What you will do >> Please transcribe every record below exactly, leaving out the pictures.

The input >>
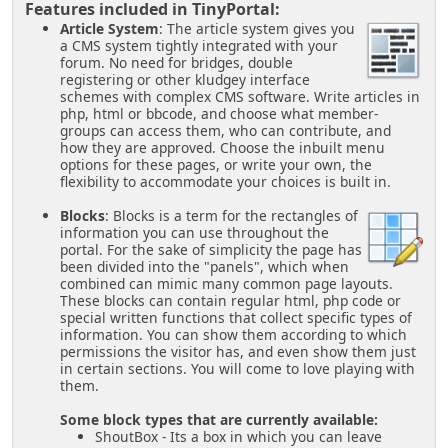
Features included in TinyPortal:
Article System
: The article system gives you
a CMS system tightly integrated with your
forum. No need for bridges, double
registering or other kludgey interface
schemes with complex CMS software. Write articles in
php, html or bbcode, and choose what member-
groups can access them, who can contribute, and
how they are approved. Choose the inbuilt menu
options for these pages, or write your own, the
flexibility to accommodate your choices is built in.
Blocks
: Blocks is a term for the rectangles of
information you can use throughout the
portal. For the sake of simplicity the page has
been divided into the "panels", which when
combined can mimic many common page layouts.
These blocks can contain regular html, php code or
special written functions that collect specific types of
information. You can show them according to which
permissions the visitor has, and even show them just
in certain sections. You will come to love playing with
them.
Some block types that are currently available:
ShoutBox - Its a box in which you can leave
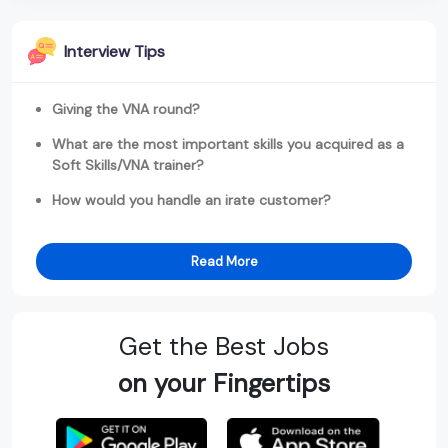
Interview Tips
Giving the VNA round?
What are the most important skills you acquired as a
Soft Skills/VNA trainer?
How would you handle an irate customer?
Read More
Get the Best Jobs
on your Fingertips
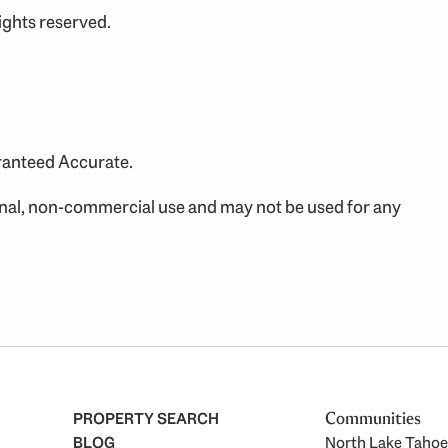
ights reserved.
aranteed Accurate.
onal, non-commercial use and may not be used for any
PROPERTY SEARCH
Communities
BLOG
North Lake Tahoe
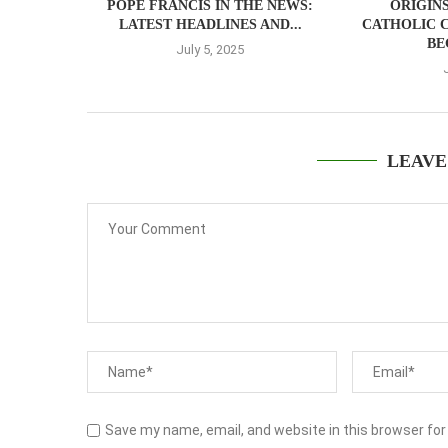
POPE FRANCIS IN THE NEWS:
ORIGIN
LATEST HEADLINES AND...
CATHOLIC 
BE
July 5, 2025
LEAVE
Save my name, email, and website in this browser for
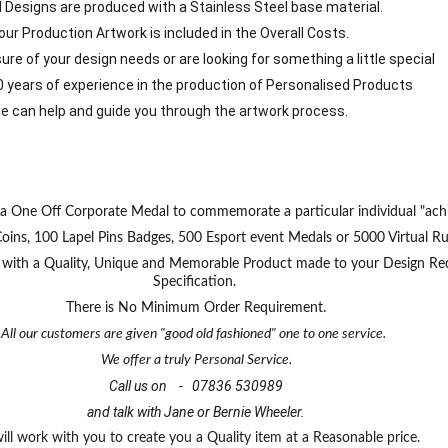
d Designs are produced with a Stainless Steel base material.
our Production Artwork is included in the Overall Costs.
 sure of your design needs or are looking for something a little special
0 years of experience in the production of Personalised Products
e can help and guide you through the artwork process.
a One Off Corporate Medal to commemorate a particular individual "ach
s, 100 Lapel Pins Badges, 500 Esport event Medals or 5000 Virtual Run 
u with a Quality, Unique and Memorable Product made to your Design Re
Specification. 
There is No Minimum Order Requirement.
All our customers are given "good old fashioned" one to one service.  
We offer a truly Personal Service.
Call us on    -   07836 530989
and talk with Jane or Bernie Wheeler.
ll work with you to create you a Quality item at a Reasonable price.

Solved exercise >>
Features included in TinyPortal:
Article System
: The article system gives you
a CMS system tightly integrated with your
forum. No need for bridges, double
registering or other kludgey interface
schemes with complex CMS software. Write articles in
php, html or bbcode, and choose what member-
groups can access them, who can contribute, and
how they are approved. Choose the inbuilt menu
options for these pages, or write your own, the
flexibility to accommodate your choices is built in.
Blocks
: Blocks is a term for the rectangles of
information you can use throughout the
portal. For the sake of simplicity the page has
been divided into the "panels", which when
combined can mimic many common page layouts.
These blocks can contain regular html, php code or
special written functions that collect specific types of
information. You can show them according to which
permissions the visitor has, and even show them just
in certain sections. You will come to love playing with
them.
Some block types that are currently available:
ShoutBox - Its a box in which you can leave
Interview Tips
Giving the VNA round?
What are the most important skills you acquired as a
Soft Skills/VNA trainer?
How would you handle an irate customer?
Read More
Get the Best Jobs
on your Fingertips
ights reserved.
aranteed Accurate.
onal, non-commercial use and may not be used for any
PROPERTY SEARCH
Communities
BLOG
North Lake Tahoe
POPE FRANCIS IN THE NEWS:
ORIGIN
LATEST HEADLINES AND...
CATHOLIC 
BE
July 5, 2025
LEAVE
Save my name, email, and website in this browser for
d Designs are produced with a Stainless Steel base material.
our Production Artwork is included in the Overall Costs.
 sure of your design needs or are looking for something a little special
0 years of experience in the production of Personalised Products
e can help and guide you through the artwork process.
a One Off Corporate Medal to commemorate a particular individual "ach
s, 100 Lapel Pins Badges, 500 Esport event Medals or 5000 Virtual Run 
u with a Quality, Unique and Memorable Product made to your Design Re
Specification. 
There is No Minimum Order Requirement.
All our customers are given "good old fashioned" one to one service.  
We offer a truly Personal Service.
Call us on    -   07836 530989
and talk with Jane or Bernie Wheeler.
ll work with you to create you a Quality item at a Reasonable price.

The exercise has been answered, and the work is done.